Which is the preferred procedure and for whom? If government pays for it, then the government will ultimately decide whether or not the patient has this surgery and, if so, which kind he will have. Minimizing costs, government will likely choose open cholecystectomy. However, if the patient pays for his own surgery, then the markedly less invasive but marginally more expensive laparoscopic cholecystectomy will most likely be chosen. The operative word here is choice, i.e., the patient’s. Is the extra cost worth it to this 50-year-old to get back to work and all normal activity with minimal post-operative discomfort? Only he can answer the question.
The reader should ask: how are bureaucrats and administrators to decide who makes the supplies and equipment, and how much of each item, used for this operation? Expand the query to include all areas of medicine and surgery today and one can see that it can’t be done in any way other than through the market. Only through the pricing mechanism of free markets can the necessary information be speedily transmitted everywhere so that proper decisions can be made by the manufacturers, suppliers, and users of the goods and services used in modern medicine and surgery, just as only through the pricing mechanism can pencils be manufactured and distributed in the proper quantity and at the proper price.

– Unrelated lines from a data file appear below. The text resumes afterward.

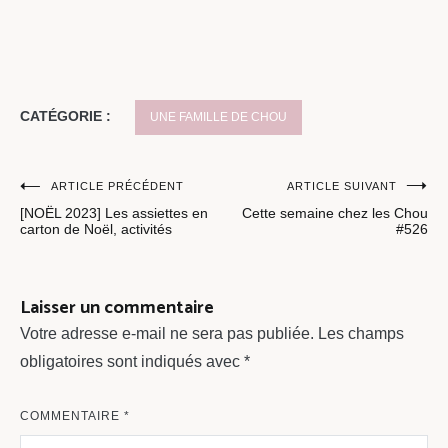
CATÉGORIE :
UNE FAMILLE DE CHOU
Navigation
ARTICLE PRÉCÉDENT
ARTICLE SUIVANT
[NOËL 2023] Les assiettes en
Cette semaine chez les Chou
de
carton de Noël, activités
#526
l’article
Laisser un commentaire
Votre adresse e-mail ne sera pas publiée.
Les champs
obligatoires sont indiqués avec
*
COMMENTAIRE
*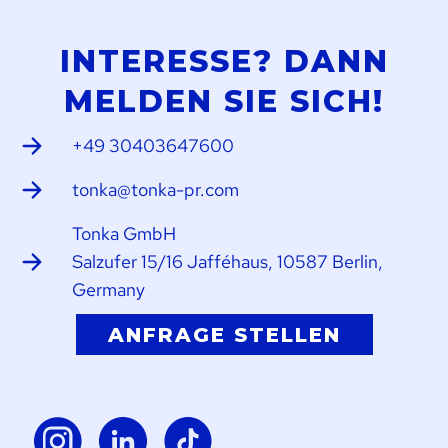
INTERESSE? DANN
MELDEN SIE SICH!
+49 30403647600
tonka@tonka-pr.com
Tonka GmbH
Salzufer 15/16 Jafféhaus, 10587 Berlin,
Germany
ANFRAGE STELLEN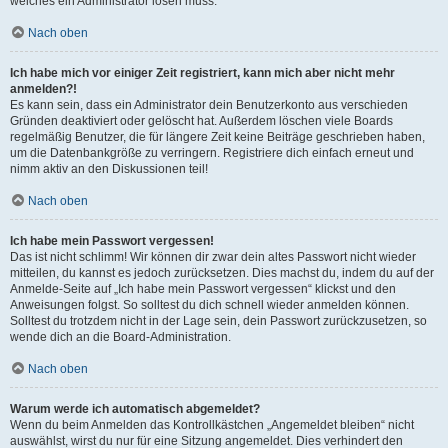
welches ein Administrator lösen muss.
Nach oben
Ich habe mich vor einiger Zeit registriert, kann mich aber nicht mehr
anmelden?!
Es kann sein, dass ein Administrator dein Benutzerkonto aus verschieden
Gründen deaktiviert oder gelöscht hat. Außerdem löschen viele Boards
regelmäßig Benutzer, die für längere Zeit keine Beiträge geschrieben haben,
um die Datenbankgröße zu verringern. Registriere dich einfach erneut und
nimm aktiv an den Diskussionen teil!
Nach oben
Ich habe mein Passwort vergessen!
Das ist nicht schlimm! Wir können dir zwar dein altes Passwort nicht wieder
mitteilen, du kannst es jedoch zurücksetzen. Dies machst du, indem du auf der
Anmelde-Seite auf „Ich habe mein Passwort vergessen“ klickst und den
Anweisungen folgst. So solltest du dich schnell wieder anmelden können.
Solltest du trotzdem nicht in der Lage sein, dein Passwort zurückzusetzen, so
wende dich an die Board-Administration.
Nach oben
Warum werde ich automatisch abgemeldet?
Wenn du beim Anmelden das Kontrollkästchen „Angemeldet bleiben“ nicht
auswählst, wirst du nur für eine Sitzung angemeldet. Dies verhindert den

Market forces could best be employed in the health-care field by doing the following: (1) enacting medical savings accounts combined with catastrophic insurance coverage; (2) allowing tax deductions for individual insurance premiums in order to separate medical insurance from employment, thus making it personal and portable; (3) allowing choice so that individuals could choose among HMOs, employer-based insurance, medical savings accounts, and fee-for-service with and without managed care. In short, the best reform is to free market forces so that the pricing mechanism can work.
There seems to be no shortage of arrogance from those who think that they can direct everyone’s actions, that they know what is best for the population as a whole, that they can single-handedly solve “health care problems” by deciding what will and will not be available, and that simply by forcing 50 percent of all medical students into primary care, quality and access will be improved.
Such simplistic solutions are, of course, woefully misguided. I sincerely hope that the reader pauses to reflect on the complexity of medicine and surgery, and on how these services are best handled by the interplay of voluntary choices of affected individuals within a free market.